• [Work request] Search the records for lines that contain the word "Energized". Copy them all.

• [Records for processing]
★ ★ ★ ★
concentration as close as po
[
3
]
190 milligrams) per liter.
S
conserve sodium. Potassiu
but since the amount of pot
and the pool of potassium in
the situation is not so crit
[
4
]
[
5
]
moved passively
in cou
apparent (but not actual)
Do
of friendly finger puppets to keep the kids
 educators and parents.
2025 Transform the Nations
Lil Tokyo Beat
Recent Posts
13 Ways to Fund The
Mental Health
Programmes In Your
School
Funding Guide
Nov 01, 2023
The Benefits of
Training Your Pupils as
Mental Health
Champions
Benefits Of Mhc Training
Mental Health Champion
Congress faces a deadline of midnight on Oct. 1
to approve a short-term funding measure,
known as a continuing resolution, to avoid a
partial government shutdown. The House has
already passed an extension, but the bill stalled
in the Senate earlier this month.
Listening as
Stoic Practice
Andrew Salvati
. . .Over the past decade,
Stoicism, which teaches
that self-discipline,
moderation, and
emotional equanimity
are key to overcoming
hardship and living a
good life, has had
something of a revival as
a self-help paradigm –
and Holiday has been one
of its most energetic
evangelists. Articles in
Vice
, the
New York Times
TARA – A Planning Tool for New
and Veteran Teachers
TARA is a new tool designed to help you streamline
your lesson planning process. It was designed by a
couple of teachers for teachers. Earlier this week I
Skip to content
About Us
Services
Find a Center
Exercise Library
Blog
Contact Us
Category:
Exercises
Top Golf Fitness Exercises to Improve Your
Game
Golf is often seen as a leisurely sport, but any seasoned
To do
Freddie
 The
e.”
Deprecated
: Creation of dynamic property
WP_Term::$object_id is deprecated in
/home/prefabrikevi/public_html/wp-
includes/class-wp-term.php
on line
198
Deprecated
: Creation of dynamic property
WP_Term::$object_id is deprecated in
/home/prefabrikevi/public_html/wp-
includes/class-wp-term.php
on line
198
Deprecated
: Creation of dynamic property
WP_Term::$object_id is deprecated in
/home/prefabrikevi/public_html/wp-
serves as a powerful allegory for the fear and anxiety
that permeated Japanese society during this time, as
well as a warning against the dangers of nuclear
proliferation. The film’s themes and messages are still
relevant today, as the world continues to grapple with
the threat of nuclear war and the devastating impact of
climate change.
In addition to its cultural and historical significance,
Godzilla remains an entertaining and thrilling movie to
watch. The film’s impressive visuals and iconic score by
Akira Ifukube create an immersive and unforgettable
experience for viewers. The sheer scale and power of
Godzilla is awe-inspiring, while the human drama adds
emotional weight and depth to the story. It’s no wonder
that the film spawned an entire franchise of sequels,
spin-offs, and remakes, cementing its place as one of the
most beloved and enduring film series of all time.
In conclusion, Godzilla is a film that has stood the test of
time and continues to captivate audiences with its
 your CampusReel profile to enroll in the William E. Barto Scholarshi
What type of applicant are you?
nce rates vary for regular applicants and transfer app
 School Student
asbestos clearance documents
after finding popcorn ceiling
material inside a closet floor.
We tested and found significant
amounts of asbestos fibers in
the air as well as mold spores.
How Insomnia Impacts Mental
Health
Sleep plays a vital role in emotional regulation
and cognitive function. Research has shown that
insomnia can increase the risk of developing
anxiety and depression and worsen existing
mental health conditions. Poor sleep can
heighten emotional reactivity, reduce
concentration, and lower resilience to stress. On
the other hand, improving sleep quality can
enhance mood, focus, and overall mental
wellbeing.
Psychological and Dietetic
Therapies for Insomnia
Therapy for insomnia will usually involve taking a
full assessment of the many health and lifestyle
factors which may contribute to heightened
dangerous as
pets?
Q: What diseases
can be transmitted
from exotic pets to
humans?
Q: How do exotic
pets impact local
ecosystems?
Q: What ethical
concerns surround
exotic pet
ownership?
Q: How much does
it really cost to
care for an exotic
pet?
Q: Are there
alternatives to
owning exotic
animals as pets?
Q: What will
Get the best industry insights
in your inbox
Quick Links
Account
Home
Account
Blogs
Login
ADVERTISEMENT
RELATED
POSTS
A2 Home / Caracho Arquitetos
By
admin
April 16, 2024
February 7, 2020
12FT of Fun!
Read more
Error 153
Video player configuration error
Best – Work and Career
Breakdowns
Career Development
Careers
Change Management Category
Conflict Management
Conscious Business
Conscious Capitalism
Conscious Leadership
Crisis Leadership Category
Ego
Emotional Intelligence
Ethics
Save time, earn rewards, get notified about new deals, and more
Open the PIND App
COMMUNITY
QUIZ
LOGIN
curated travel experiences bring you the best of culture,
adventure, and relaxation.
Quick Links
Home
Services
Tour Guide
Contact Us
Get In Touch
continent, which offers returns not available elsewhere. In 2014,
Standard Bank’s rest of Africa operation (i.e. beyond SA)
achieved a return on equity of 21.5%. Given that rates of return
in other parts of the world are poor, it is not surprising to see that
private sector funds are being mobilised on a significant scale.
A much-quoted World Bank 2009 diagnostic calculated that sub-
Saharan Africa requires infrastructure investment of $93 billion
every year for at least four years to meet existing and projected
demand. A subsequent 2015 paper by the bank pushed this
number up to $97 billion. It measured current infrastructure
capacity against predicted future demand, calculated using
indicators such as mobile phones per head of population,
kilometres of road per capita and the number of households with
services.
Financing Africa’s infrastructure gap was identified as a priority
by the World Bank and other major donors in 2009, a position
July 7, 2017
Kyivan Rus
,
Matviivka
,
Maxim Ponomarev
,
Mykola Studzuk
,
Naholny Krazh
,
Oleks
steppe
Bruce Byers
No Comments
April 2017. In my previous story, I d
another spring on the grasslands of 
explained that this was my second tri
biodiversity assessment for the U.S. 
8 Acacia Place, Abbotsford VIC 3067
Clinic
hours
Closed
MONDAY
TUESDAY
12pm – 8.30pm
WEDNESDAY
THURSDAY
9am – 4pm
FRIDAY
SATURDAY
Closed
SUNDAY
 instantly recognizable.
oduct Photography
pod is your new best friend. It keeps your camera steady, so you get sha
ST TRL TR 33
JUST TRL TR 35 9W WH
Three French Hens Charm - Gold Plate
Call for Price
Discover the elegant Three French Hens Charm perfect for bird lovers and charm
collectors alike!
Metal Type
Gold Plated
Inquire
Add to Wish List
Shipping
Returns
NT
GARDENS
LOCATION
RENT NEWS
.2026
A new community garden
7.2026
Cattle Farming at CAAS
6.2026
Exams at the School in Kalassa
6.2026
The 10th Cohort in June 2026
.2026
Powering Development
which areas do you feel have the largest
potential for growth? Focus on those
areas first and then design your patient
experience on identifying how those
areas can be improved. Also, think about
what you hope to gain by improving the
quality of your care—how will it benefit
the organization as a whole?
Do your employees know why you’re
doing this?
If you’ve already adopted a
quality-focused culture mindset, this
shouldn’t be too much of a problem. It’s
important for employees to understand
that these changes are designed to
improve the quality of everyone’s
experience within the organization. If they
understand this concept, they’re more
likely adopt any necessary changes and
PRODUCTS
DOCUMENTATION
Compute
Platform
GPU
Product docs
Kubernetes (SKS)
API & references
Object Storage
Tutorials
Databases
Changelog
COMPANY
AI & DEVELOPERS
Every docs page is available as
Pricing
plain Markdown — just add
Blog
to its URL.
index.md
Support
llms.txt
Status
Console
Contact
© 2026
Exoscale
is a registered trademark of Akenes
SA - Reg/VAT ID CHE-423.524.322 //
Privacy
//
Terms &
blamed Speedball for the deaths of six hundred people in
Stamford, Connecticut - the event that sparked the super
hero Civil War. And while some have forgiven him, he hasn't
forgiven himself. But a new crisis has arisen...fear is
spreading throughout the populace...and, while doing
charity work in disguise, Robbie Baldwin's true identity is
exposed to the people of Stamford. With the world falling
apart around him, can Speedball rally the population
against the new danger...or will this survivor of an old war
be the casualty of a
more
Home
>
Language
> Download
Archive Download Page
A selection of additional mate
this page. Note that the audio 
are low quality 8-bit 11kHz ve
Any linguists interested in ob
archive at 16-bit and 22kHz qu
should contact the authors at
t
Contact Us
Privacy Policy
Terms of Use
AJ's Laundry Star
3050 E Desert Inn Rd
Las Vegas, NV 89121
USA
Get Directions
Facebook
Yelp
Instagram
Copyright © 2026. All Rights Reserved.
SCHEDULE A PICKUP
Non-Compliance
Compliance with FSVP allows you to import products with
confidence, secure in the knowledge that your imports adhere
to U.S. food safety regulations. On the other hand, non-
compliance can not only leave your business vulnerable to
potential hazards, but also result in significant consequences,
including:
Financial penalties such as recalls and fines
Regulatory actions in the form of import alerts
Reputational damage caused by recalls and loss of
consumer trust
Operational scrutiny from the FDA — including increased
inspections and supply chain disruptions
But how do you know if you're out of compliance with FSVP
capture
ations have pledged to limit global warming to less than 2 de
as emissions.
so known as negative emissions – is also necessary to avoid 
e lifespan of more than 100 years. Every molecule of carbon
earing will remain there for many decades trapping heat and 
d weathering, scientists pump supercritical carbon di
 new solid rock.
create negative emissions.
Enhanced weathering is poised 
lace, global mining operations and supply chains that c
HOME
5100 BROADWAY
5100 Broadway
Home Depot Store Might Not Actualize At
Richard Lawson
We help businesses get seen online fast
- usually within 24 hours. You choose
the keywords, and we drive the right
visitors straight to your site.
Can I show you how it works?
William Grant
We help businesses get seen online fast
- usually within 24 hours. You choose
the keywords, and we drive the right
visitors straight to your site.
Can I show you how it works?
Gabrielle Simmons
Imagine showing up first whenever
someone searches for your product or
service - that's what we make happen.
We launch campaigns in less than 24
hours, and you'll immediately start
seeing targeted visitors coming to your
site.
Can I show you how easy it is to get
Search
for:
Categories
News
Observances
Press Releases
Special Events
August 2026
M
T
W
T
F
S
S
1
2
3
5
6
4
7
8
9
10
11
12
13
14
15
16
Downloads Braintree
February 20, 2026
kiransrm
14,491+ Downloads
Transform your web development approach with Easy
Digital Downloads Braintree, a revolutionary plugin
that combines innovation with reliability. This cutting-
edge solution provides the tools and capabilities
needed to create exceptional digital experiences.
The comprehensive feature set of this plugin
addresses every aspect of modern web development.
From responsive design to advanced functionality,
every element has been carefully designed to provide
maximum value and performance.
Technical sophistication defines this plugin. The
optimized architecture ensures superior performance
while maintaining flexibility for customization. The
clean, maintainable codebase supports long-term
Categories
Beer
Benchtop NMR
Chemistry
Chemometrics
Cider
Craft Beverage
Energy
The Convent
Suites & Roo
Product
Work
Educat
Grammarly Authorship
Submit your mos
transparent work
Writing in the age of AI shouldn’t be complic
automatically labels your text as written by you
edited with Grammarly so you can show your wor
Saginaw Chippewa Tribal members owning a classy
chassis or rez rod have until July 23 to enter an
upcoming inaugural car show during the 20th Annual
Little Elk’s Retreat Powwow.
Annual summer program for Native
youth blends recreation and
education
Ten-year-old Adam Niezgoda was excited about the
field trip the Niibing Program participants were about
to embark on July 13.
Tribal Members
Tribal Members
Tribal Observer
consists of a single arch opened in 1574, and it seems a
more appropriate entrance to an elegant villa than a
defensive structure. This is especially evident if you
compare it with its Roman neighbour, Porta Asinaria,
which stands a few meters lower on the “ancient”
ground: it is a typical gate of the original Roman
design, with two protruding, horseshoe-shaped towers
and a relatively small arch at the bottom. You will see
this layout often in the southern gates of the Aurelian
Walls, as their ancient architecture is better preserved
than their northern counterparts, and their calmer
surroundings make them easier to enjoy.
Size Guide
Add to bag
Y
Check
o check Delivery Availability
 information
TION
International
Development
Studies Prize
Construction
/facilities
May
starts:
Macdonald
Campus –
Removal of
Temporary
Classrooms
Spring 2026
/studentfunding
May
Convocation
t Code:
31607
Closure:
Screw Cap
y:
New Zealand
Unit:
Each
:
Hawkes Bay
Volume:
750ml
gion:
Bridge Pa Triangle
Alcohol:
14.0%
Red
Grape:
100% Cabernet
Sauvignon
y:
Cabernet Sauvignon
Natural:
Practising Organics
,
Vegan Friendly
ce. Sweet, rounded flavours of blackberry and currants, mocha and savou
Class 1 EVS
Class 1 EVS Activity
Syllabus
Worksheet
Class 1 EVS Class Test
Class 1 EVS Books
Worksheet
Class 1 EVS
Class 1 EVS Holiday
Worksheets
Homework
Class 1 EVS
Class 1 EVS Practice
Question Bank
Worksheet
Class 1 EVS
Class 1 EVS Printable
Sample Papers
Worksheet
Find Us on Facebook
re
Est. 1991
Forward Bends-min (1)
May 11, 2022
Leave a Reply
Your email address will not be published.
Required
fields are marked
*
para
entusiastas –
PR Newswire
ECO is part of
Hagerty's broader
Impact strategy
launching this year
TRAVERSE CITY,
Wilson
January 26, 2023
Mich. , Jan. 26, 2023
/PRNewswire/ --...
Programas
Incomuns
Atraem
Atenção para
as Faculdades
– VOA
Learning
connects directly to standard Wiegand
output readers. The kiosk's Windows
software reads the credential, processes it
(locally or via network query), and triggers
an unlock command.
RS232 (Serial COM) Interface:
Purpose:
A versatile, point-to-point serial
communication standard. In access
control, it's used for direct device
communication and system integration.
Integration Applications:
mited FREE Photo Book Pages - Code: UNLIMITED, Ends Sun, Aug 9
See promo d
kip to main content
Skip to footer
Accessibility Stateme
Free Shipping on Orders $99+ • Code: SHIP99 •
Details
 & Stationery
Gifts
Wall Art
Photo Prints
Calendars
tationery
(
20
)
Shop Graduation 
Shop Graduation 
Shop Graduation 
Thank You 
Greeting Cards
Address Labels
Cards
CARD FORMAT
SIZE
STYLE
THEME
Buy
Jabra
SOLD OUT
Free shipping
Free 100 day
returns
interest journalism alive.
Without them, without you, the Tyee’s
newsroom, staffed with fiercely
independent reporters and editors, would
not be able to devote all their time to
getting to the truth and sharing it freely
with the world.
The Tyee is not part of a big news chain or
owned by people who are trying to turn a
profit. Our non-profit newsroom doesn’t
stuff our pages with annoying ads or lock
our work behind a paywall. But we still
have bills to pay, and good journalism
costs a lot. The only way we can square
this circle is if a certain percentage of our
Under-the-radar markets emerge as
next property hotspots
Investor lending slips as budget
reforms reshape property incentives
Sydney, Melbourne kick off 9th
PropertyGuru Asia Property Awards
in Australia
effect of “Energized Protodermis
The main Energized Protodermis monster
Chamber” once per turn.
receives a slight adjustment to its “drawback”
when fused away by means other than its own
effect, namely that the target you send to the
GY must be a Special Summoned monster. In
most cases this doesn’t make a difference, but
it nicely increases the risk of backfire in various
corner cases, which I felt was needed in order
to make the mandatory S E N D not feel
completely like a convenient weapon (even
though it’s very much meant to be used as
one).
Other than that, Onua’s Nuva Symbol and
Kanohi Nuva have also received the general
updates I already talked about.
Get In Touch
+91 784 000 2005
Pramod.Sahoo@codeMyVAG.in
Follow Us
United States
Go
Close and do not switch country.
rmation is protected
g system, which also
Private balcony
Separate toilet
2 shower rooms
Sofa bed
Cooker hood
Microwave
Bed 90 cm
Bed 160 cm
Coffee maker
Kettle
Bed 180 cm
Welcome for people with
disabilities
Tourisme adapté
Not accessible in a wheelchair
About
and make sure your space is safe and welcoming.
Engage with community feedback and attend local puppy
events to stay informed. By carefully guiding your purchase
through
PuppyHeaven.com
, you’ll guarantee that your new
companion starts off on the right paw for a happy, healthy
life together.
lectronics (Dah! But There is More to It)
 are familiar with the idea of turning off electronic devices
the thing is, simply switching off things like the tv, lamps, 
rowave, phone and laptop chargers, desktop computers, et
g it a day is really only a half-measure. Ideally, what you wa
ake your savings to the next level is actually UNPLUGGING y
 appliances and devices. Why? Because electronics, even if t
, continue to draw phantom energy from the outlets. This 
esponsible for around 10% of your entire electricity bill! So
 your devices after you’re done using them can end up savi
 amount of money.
★ ★ ★ ★
• [Completed exercise]
effect of “Energized Protodermis
The main Energized Protodermis monster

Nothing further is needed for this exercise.